---- Dataset entries
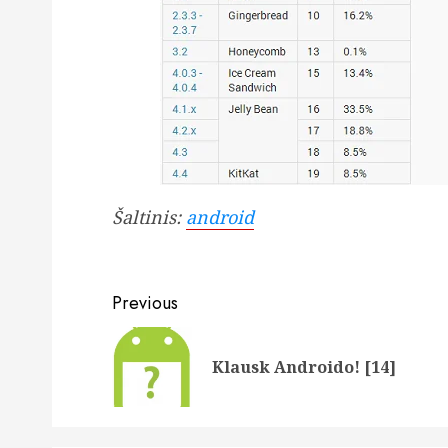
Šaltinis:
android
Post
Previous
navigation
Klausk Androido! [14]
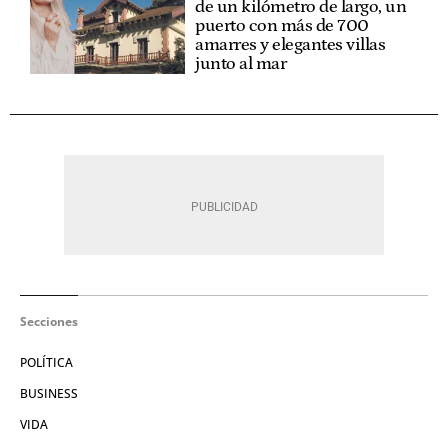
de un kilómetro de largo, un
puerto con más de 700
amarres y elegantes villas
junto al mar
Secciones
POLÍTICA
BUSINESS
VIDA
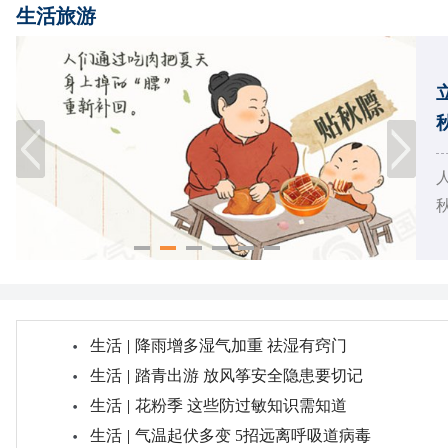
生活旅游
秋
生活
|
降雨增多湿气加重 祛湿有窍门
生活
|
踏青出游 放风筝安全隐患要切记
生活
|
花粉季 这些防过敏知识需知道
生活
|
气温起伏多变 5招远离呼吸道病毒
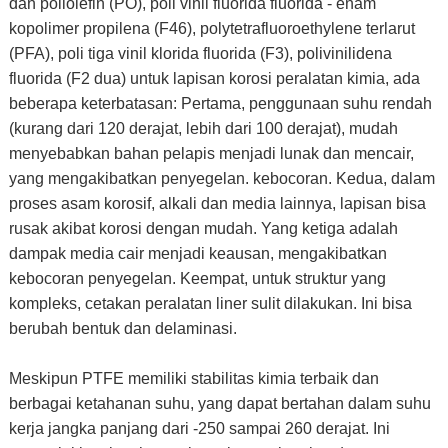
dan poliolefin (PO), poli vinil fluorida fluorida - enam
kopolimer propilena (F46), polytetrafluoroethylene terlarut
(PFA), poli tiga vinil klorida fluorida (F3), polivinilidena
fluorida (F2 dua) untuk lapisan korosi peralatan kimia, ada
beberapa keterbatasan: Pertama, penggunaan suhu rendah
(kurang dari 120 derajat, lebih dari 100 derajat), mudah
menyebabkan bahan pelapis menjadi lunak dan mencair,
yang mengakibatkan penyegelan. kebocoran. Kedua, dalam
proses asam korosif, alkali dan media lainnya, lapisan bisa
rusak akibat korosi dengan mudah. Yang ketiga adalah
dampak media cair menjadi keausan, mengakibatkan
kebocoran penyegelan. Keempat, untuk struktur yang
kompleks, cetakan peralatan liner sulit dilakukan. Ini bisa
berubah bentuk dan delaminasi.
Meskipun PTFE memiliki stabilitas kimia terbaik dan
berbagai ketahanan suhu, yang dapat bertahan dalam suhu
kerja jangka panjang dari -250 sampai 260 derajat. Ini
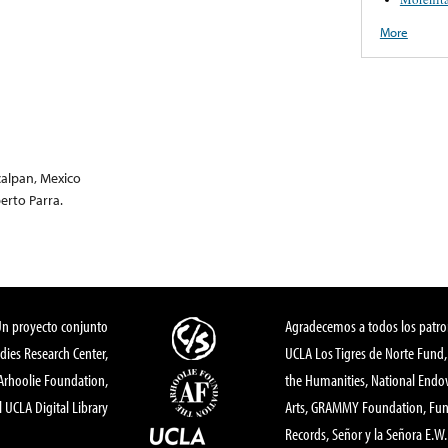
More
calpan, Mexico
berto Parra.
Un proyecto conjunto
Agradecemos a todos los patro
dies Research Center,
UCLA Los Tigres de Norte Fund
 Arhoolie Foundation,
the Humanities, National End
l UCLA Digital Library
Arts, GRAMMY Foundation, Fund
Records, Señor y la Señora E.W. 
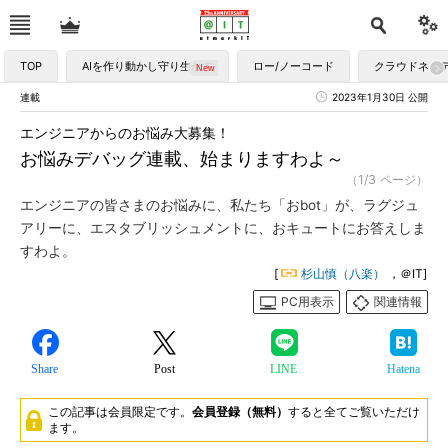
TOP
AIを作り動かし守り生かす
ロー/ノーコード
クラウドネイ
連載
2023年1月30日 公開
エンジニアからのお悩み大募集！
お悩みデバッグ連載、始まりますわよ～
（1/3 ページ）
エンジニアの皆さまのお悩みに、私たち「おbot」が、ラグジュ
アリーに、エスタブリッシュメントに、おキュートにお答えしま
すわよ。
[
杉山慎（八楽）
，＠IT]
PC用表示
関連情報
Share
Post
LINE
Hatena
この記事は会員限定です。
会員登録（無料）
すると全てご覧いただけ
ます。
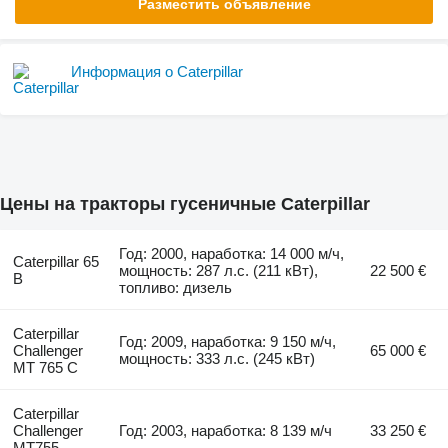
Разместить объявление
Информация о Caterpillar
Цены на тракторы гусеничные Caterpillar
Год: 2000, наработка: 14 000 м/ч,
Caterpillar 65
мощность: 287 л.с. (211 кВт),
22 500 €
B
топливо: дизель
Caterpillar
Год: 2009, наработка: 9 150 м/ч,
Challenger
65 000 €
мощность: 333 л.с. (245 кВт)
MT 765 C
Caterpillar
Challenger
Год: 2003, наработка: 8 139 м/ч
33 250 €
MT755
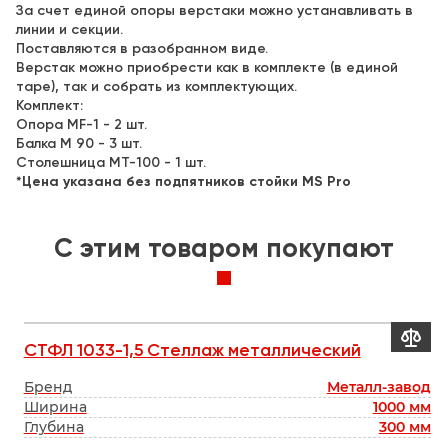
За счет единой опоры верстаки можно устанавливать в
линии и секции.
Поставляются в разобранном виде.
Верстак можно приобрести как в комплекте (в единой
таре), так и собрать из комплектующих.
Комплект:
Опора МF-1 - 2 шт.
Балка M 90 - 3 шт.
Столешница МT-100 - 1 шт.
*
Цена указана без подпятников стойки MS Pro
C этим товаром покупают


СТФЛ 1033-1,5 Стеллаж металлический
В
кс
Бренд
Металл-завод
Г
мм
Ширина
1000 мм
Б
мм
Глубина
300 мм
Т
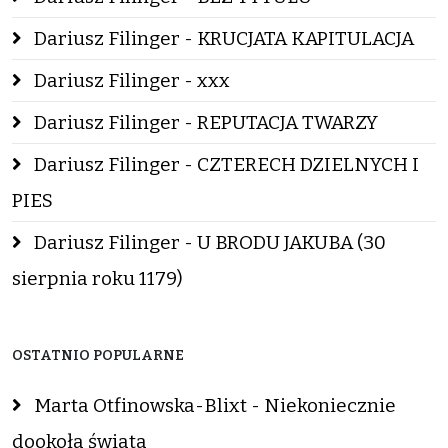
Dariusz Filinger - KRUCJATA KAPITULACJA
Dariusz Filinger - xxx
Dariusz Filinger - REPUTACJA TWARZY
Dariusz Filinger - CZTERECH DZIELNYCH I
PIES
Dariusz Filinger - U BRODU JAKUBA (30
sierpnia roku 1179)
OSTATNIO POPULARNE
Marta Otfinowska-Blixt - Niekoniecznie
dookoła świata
--------
§ **About this exercise**
Without the pictures, give every line of the data again, exactly as written.

§ **Response to this task**
Šaltinis:
android
Post
Previous
navigation
Klausk Androido! [14]
de un kilómetro de largo, un
puerto con más de 700
amarres y elegantes villas
junto al mar
Secciones
POLÍTICA
BUSINESS
VIDA
生活旅游
秋
生活
|
降雨增多湿气加重 祛湿有窍门
生活
|
踏青出游 放风筝安全隐患要切记
生活
|
花粉季 这些防过敏知识需知道
生活
|
气温起伏多变 5招远离呼吸道病毒
dan poliolefin (PO), poli vinil fluorida fluorida - enam
kopolimer propilena (F46), polytetrafluoroethylene terlarut
(PFA), poli tiga vinil klorida fluorida (F3), polivinilidena
fluorida (F2 dua) untuk lapisan korosi peralatan kimia, ada
beberapa keterbatasan: Pertama, penggunaan suhu rendah
(kurang dari 120 derajat, lebih dari 100 derajat), mudah
menyebabkan bahan pelapis menjadi lunak dan mencair,
yang mengakibatkan penyegelan. kebocoran. Kedua, dalam
proses asam korosif, alkali dan media lainnya, lapisan bisa
rusak akibat korosi dengan mudah. Yang ketiga adalah
dampak media cair menjadi keausan, mengakibatkan
kebocoran penyegelan. Keempat, untuk struktur yang
kompleks, cetakan peralatan liner sulit dilakukan. Ini bisa
berubah bentuk dan delaminasi.
Meskipun PTFE memiliki stabilitas kimia terbaik dan
berbagai ketahanan suhu, yang dapat bertahan dalam suhu
kerja jangka panjang dari -250 sampai 260 derajat. Ini
More
calpan, Mexico
berto Parra.
Un proyecto conjunto
Agradecemos a todos los patro
dies Research Center,
UCLA Los Tigres de Norte Fund
 Arhoolie Foundation,
the Humanities, National End
l UCLA Digital Library
Arts, GRAMMY Foundation, Fund
Records, Señor y la Señora E.W. 
TOP
AIを作り動かし守り生かす
ロー/ノーコード
クラウドネイ
連載
2023年1月30日 公開
エンジニアからのお悩み大募集！
お悩みデバッグ連載、始まりますわよ～
（1/3 ページ）
エンジニアの皆さまのお悩みに、私たち「おbot」が、ラグジュ
アリーに、エスタブリッシュメントに、おキュートにお答えしま
すわよ。
[
杉山慎（八楽）
，＠IT]
PC用表示
関連情報
Share
Post
LINE
Hatena
この記事は会員限定です。
会員登録（無料）
すると全てご覧いただけ
ます。
Разместить объявление
Информация о Caterpillar
Цены на тракторы гусеничные Caterpillar
Год: 2000, наработка: 14 000 м/ч,
Caterpillar 65
мощность: 287 л.с. (211 кВт),
22 500 €
B
топливо: дизель
Caterpillar
Год: 2009, наработка: 9 150 м/ч,
Challenger
65 000 €
мощность: 333 л.с. (245 кВт)
MT 765 C
Caterpillar
Challenger
Год: 2003, наработка: 8 139 м/ч
33 250 €
MT755
За счет единой опоры верстаки можно устанавливать в
линии и секции.
Поставляются в разобранном виде.
Верстак можно приобрести как в комплекте (в единой
таре), так и собрать из комплектующих.
Комплект:
Опора МF-1 - 2 шт.
Балка M 90 - 3 шт.
Столешница МT-100 - 1 шт.
*
Цена указана без подпятников стойки MS Pro
C этим товаром покупают


СТФЛ 1033-1,5 Стеллаж металлический
В
кс
Бренд
Металл-завод
Г
мм
Ширина
1000 мм
Б
мм
Глубина
300 мм
Т
Dariusz Filinger - KRUCJATA KAPITULACJA
Dariusz Filinger - xxx
Dariusz Filinger - REPUTACJA TWARZY
Dariusz Filinger - CZTERECH DZIELNYCH I
PIES
Dariusz Filinger - U BRODU JAKUBA (30
sierpnia roku 1179)
OSTATNIO POPULARNE
Marta Otfinowska-Blixt - Niekoniecznie
dookoła świata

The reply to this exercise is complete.